= Microsoft Script Debugger =

Microsoft Script Debugger is relatively minimal debugger for Windows Script Host-supported scripting languages, such as VBScript and JScript. Its user interface allows the user to set breakpoints and/or step through execution of script code line by line, and examine values of variables and properties after any step. In effect, it provides a way for developers to see script code behavior as it runs, thus eliminating much of the guess-work when things do not quite work as intended.

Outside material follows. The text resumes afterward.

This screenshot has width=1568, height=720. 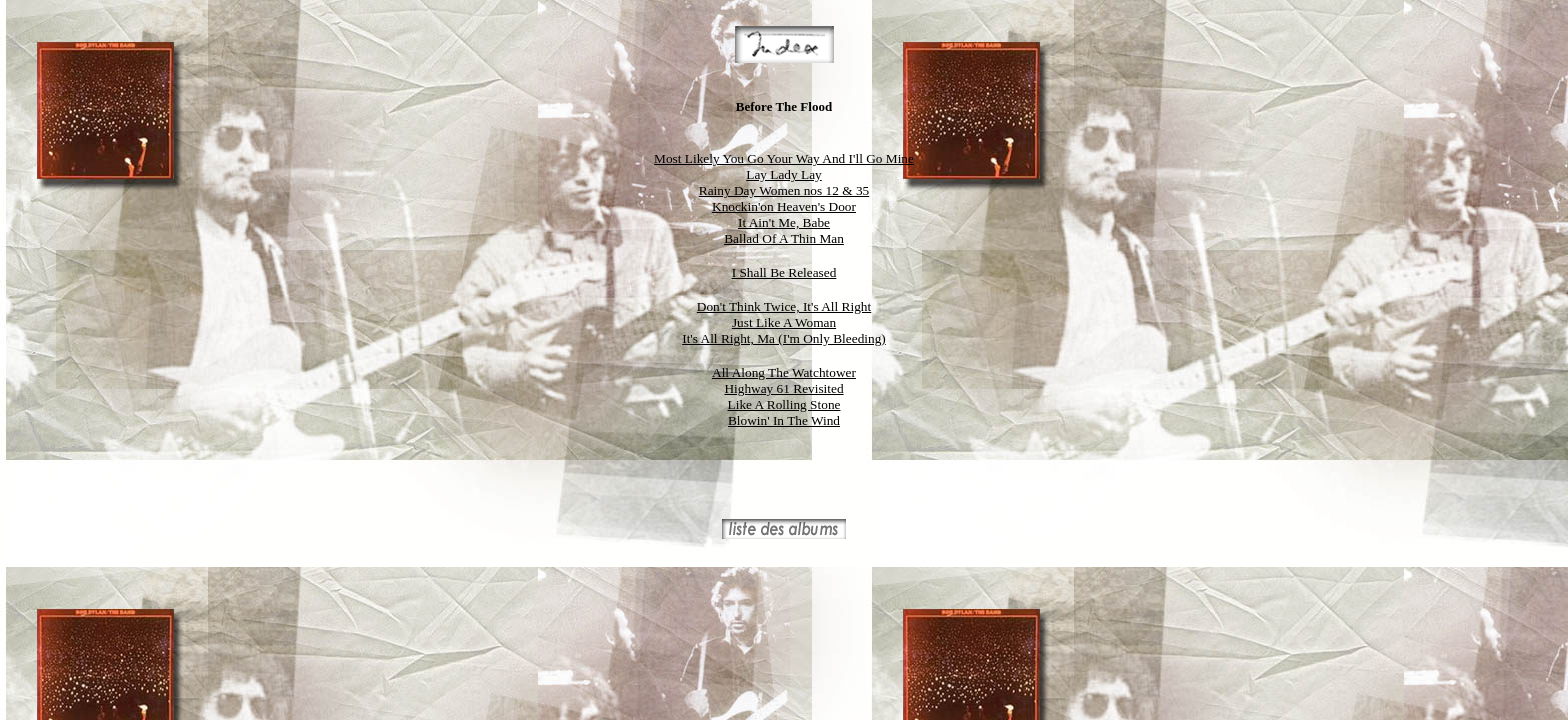 What do you see at coordinates (783, 388) in the screenshot?
I see `Highway 61 Revisited` at bounding box center [783, 388].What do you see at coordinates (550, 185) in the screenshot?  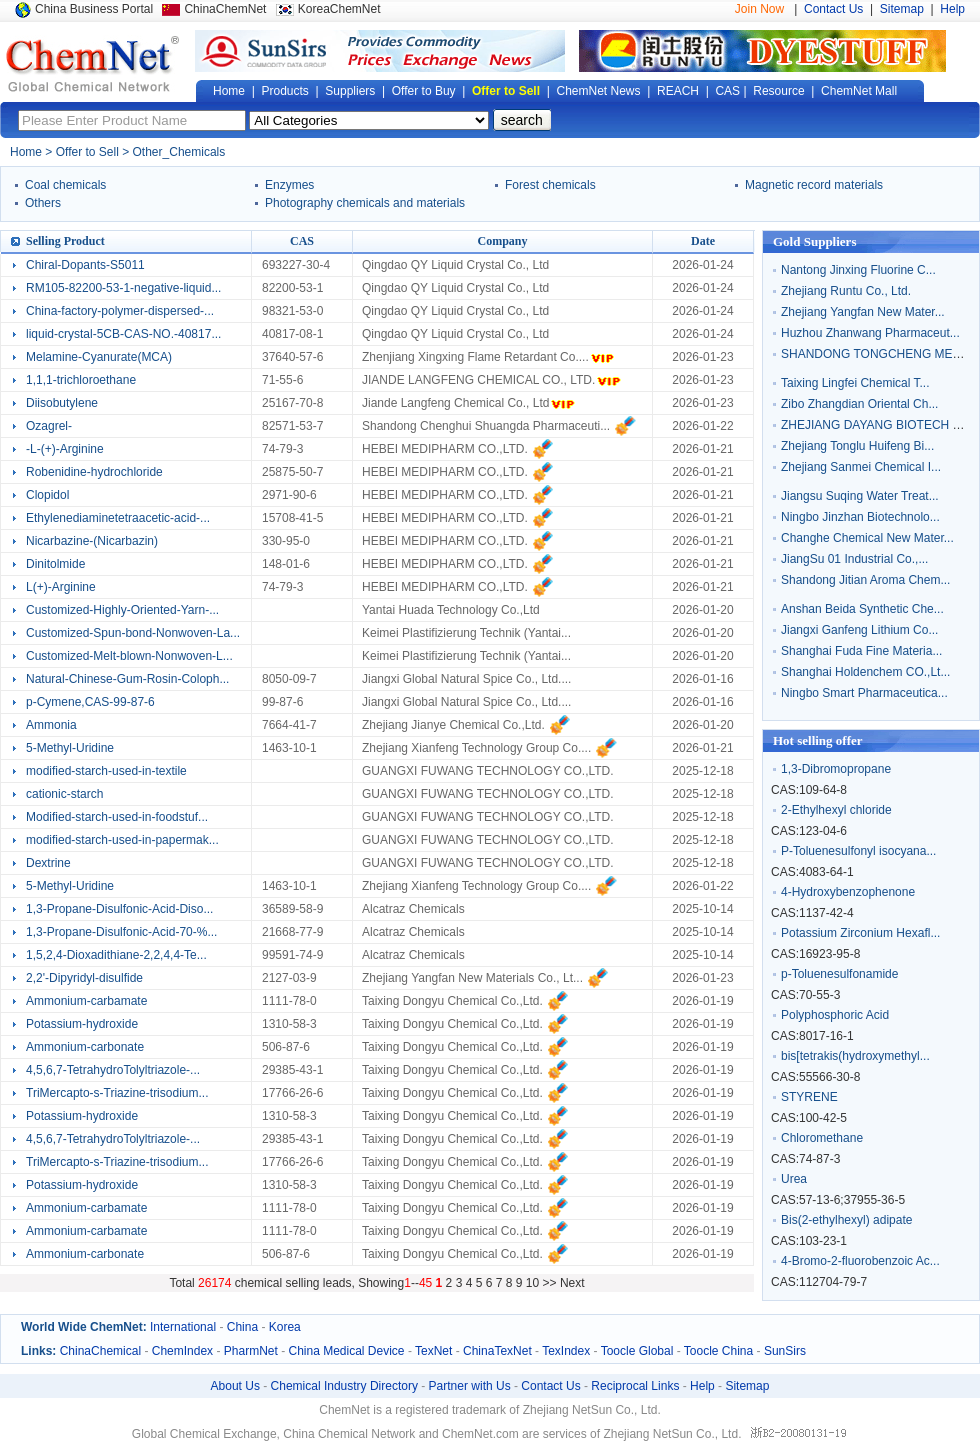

Microsoft considers it to be deprecated. Also, Internet Explorer 8 comes with a different, tightly integrated JScript debugger part of the Internet Explorer Developer Tools.

==Features==
According to Microsoft, the Script Debugger provides these traditional debugging features:

- Ability to set and clear breakpoints.
- Ability to step through and over procedures.
- Ability to display and change the values of variables and properties.
- Ability to evaluate expressions.
- Ability to view the call stack, and navigate to any currently loaded procedure.

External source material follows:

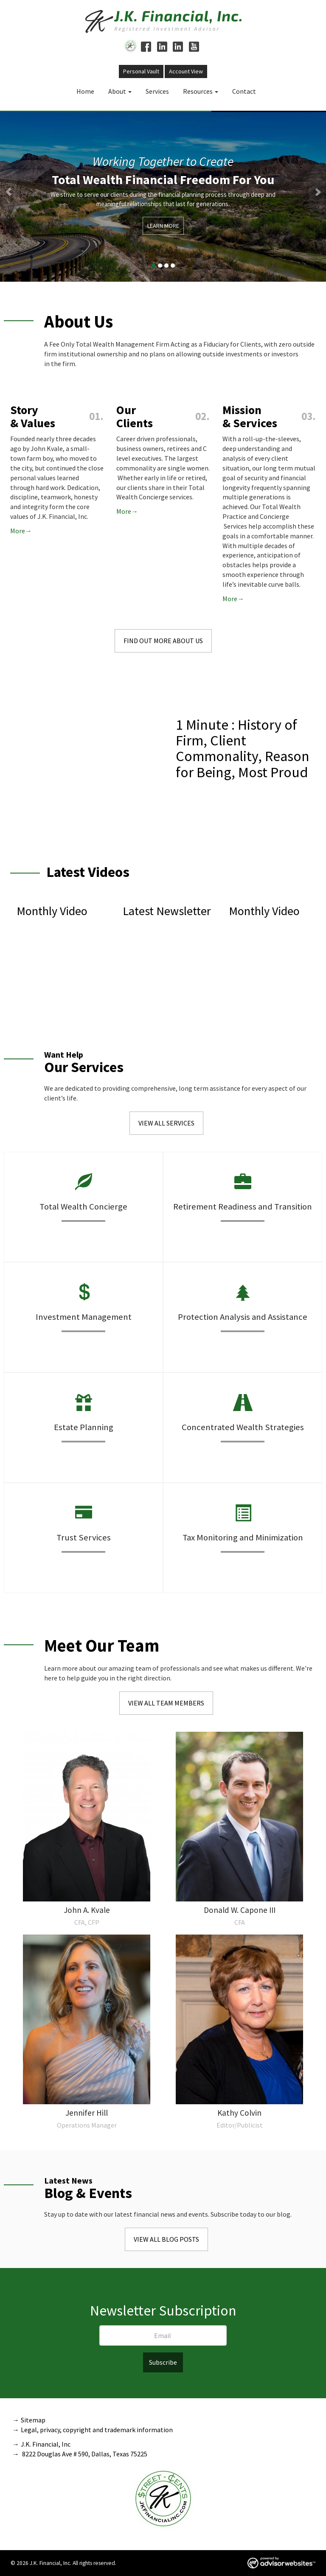  I want to click on Find Out More About Us, so click(163, 640).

Additionally, it can open and edit HTML pages, and it supports script colorization for improved readability.

==Limitations==
The debugger has several limitations, including the following:

- The line indicator may be incorrect when stepping through inline JScript or debugging a framed document.
- When debugging documents open in Internet Explorer, only one can be debugged at a time.
- Commands typed in the Command window have no effect unless the user is in break mode.
- A breakpoint immediately after a Document.Write is ignored.
- Entering a Document.Write command while debugging, or refreshing a document in Internet Explorer while debugging it, can cause hangs or other unexpected behavior.
- Unlike in other debuggers, there is no Watch window for monitoring variables; they must be checked via manual commands.
- Unlike in other debuggers, breakpoints can't be set by clicking in the left margin; they must be set via keypress or menu.

==Usage==
After installation, new options can be found in Internet Explorer's Script Debugger menu, which gets added in the View menu. Debugging can optionally be turned off from the Advanced tab in the Internet Options dialog.